Organization and Documentation#
Cookie Cutter#
I use cookiecutter, a python package, to create a directory structure for each data science project.
cookiecutter https://github.com/macadology/cookie-cutter-compbio
IDE#
I use Atom.
It combines jupyter notebook interface (using Hydrogen) with a traditional IDE for scripting, creating a hybrid that is primarily scripting focus with elements that lets you document your code and export jupyter notebooks with ease. It also contains a ton of packages, allowing users to customize their IDE with extra functionality where necessary without the clutter of bloat.
One important feature is its ability to code remotely through two important packages. To enable direct edit of scripts on the cluster, I installed the Remote FTP package. To run code on the remote server, I connect Atom to a remote jupyter kernel on server.

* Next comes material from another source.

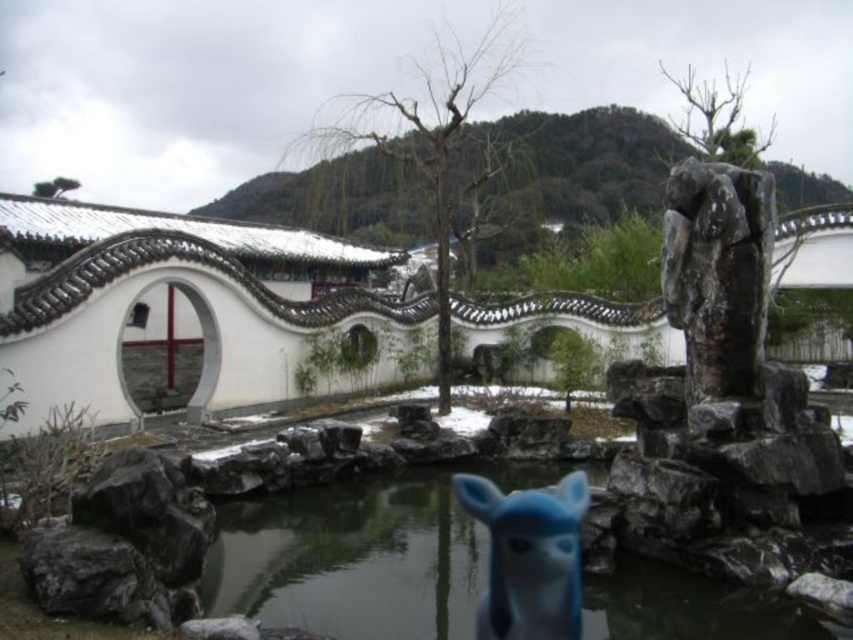 You are a visitor in the garden and want to take a photo of the blue rubber animal at center without the rough stone statue at right appearing in the frame. How should you adjust your camera angle?

Lower your camera angle so that the blue rubber animal at center is visible while the rough stone statue at right, which is positioned above it, is out of the frame.

From the picture: You are standing in the East Asian garden scene. You see two points marked in the image. The first point is at coordinate point (375, 570) and the second is at coordinate point (669, 308). Which point is closer to you?

Point (375, 570) is in front of point (669, 308), so the first point is closer to you. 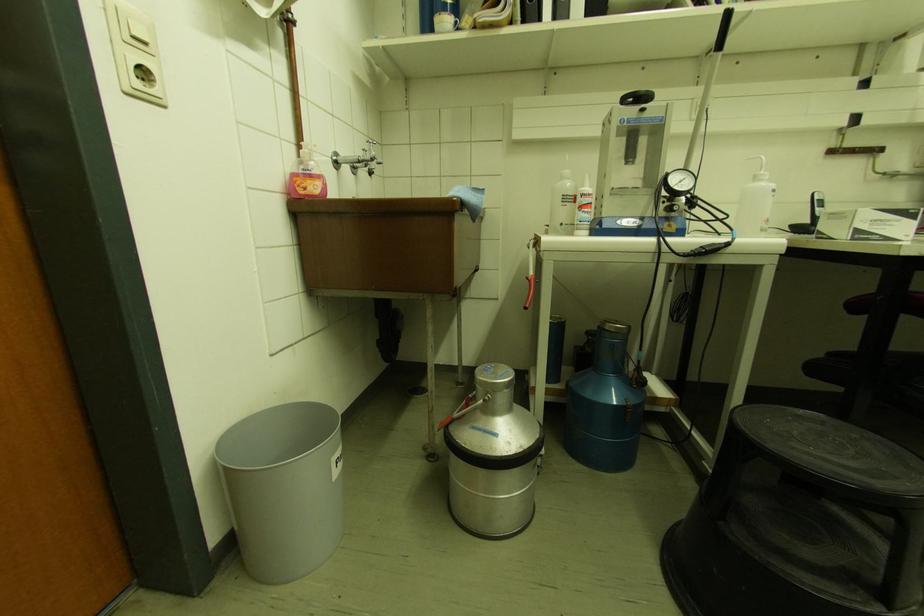 What do you see at coordinates (371, 146) in the screenshot? I see `the faucet handle` at bounding box center [371, 146].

Script vs Markdown vs Notebook#
Scripts are generally written to run a series of functions. To improve code readability, comment the script where appropriate. It is the cleanest way to write a software in that you can run the script as is. We can leverage linter and debuggers in IDEs to correct a script with ease. Generally, comments in scripts should be short and succinct to preserve code readibility. Long comments should be written in a separate document.
Markdown is a great language to write documentation quickly. The best thing about markdown is how it creates beautiful inline and blocks of code in the right font, syntax and highlight with little effort! However, we can't generally run markdown files themselves except for files written as R markdown.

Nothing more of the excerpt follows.